A little boy who died after his mum placed him on tracks and he was hit by 99mph train was unlawfully killed, a corner has rule.

Rubina Khan was seen crouching down to her 10-year-old son Amaar and whispering into his ear before the pair clambered down and lay on the tracks side by side.

Both were killed instantly seconds later when they were hit by the Bedwyn to London Paddington service, which was travelling at about 99mph, at about 9.45am.

Amaar was wearing his school uniform at the time and his backpack full of school books was found by officers on a bench on the platform.

The two-day inquest at Reading Coroner’s Court heard Rubina had bought the cheapest possible ticket to Windsor before walking to the empty platform where no trains were due to stop.

She had seen her brother, Zahire Khan, just 30 minutes before as she made her way to Slough station on September 23, 2014, saying she was going to the dentist in London and Amaar had the day off from school.

Humza Khan, Rubina’s older son attended the inquest, where her family argued that it could not be proven beyond reasonable doubt that she had intended to take her life.

But senior Berkshire Coroner Peter Bedford today recorded a verdict of unlawful killing of the schoolboy and suicide for his 46-year-old mother.

He concluded that had no doubt the mother-of-three knew exactly what she was doing.

"It was put to me here, significantly in regards to Mrs Khan’s part, there was no pre-planning, and I confess I do not share that view," he said.

"This was a lady who left home with her son on that fateful day. Why did she need to take him [Amaar] at all?

"Her other son had been taken to school by his father. Amaar was wearing school uniform and had his school books in his backpack.

"She chose on that day to leave home with Amaar and didn’t say anything to her husband, particular her plans to travel to London to go to the dentist.

"But I think it is more likely, and entirely credible from the evidence, that Mrs Khan left home with a plan, and that plan sadly incorporated her son, Amaar," he said.

"In regards to Amaar, I am similarity of the view that as a 10-year-old child in the care and control of his mother, he would do whatever was asked of him.

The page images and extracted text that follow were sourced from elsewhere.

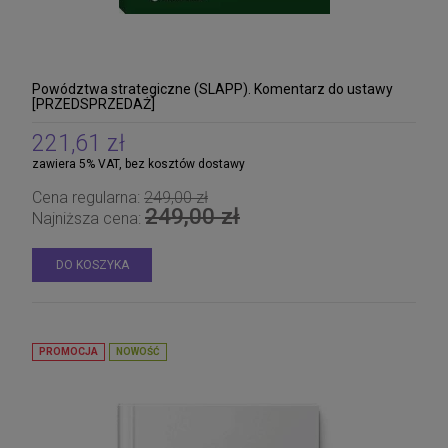
Aplikacja sędziowska i prokuratorska. Akty
prawne na egzamin wstępny 2026
208,05 zł
Cena regularna:
Powództwa strategiczne (SLAPP). Komentarz do ustawy
219,00 zł
219,00 zł
[PRZEDSPRZEDAŻ]
Najniższa cena:
221,61 zł
DO KOSZYKA
zawiera 5% VAT, bez kosztów dostawy
Cena regularna:
249,00 zł
249,00 zł
Najniższa cena:
DO KOSZYKA
PROMOCJA
NOWOŚĆ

He accompanied her to the railway station and would have had no knowledge of what was to follow."

Barrister Katy Rensten, representing the Khan family, argued Mr Bedford should return a narrative conclusion, saying it was not beyond reasonable doubt that Rubina had intended to commit suicide as she did not leave a note.

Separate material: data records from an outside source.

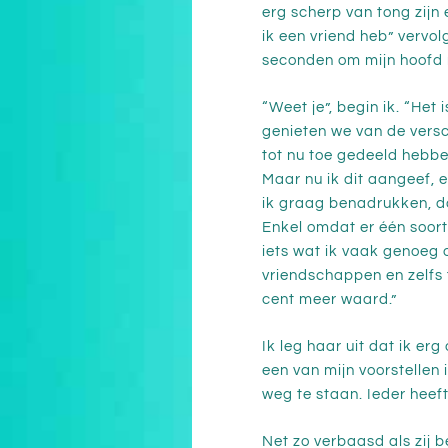
erg scherp van tong zijn
ik een vriend heb” vervol
seconden om mijn hoofd 
“Weet je”, begin ik. “Het
genieten we van de versc
tot nu toe gedeeld hebbe
Maar nu ik dit aangeef, e
ik graag benadrukken, da
Enkel omdat er één soort k
iets wat ik vaak genoeg o
vriendschappen en zelfs
cent meer waard.”
Ik leg haar uit dat ik er
een van mijn voorstellen 
weg te staan. Ieder heeft
Net zo verbaasd als zij be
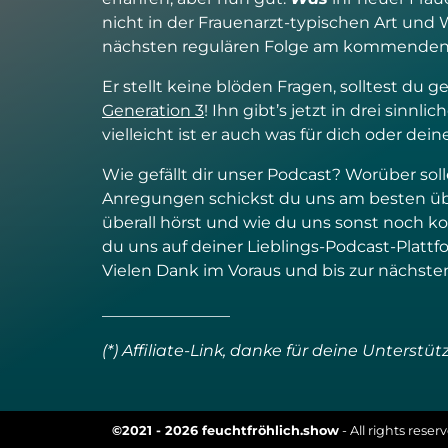
nicht in der Frauenarzt-typischen Art und 
nächsten regulären Folge am kommenden 
Er stellt keine blöden Fragen, solltest du g
Generation 3
! Ihn gibt’s jetzt in drei sin
vielleicht ist er auch was für dich oder dei
Wie gefällt dir unser Podcast? Worüber so
Anregungen schickst du uns am besten ü
überall hörst und wie du uns sonst noch ko
du uns auf deiner Lieblings-Podcast-Plattf
Vielen Dank im Voraus und bis zur nächste
________________
(*) Affiliate-Link, danke für deine Unterstü
©2021 - 2026 feuchtfröhlich.show
- All rights rese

"In relation to Amaar, it is very difficult to unpick from the other, but again in terms of the act, one simply doesn’t know his mother’s state of mind," she said.

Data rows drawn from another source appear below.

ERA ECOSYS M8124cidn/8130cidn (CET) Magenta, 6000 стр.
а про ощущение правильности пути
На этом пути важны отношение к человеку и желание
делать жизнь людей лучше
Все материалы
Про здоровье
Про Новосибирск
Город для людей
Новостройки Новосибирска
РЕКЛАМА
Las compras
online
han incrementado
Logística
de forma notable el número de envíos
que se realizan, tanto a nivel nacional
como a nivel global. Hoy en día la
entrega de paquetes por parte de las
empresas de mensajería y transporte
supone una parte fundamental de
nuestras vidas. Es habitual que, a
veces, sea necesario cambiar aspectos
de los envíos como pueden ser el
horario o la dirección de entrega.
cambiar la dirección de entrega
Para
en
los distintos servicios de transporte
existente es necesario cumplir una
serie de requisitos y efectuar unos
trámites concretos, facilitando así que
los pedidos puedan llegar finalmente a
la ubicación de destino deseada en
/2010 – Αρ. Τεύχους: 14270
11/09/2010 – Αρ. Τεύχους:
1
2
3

"Again, there’s a delicate balance between the need for proper transparency and the very painful aspect for the family – a narrative cause of what happened rather than characterising it as a deliberate act."

Mr Bedford said Rubina’s previous self-harm had been spontaneous and it was possible she had formulated a plan to kill herself and her son as she approached the station.

Rubina, of Oatlands Drive, Slough, Berkshire, had twice been admitted to hospital to be treated for depression and anxiety in the months leading up to her death, having twice tried to strangle herself and poured cold tea over her head on another occasion.

She told psycharitrists her mental health issues were triggered by her estranged husband of six years’ return from Pakistan to the UK as she felt pressured from some members of her family to reconcile with him.

Following her release from hospital, details of self-harming incidents were not documented on a discharge form sent to her GP, the court heard, but Mr Bedford ruled it would have made no difference to the outcome if it had been.

Although fearing her children would be taken away from her due to the stigma attached to mental health, the law graduate said she had no desire to kill herself as she loved her family and it was a sin in her Islam faith to commit suicide.

The inquest heard she had decided to give her marriage another try and had moved back in with her husband just three days before she and her youngest son died on September 23, 2014.

A 29-page safeguarding children report found the schoolboy’s death could not have been predicted or prevented.

"None of the family had concerns for Amaar’s safety with his mother and none believed the intervention of social care would have protected him," the report read.

"Their interpretation of Mrs Khan being severely depressed was, although the case, her beh

"A further finding of the review found Amaa’s death couldn’t have been predicted or prevented."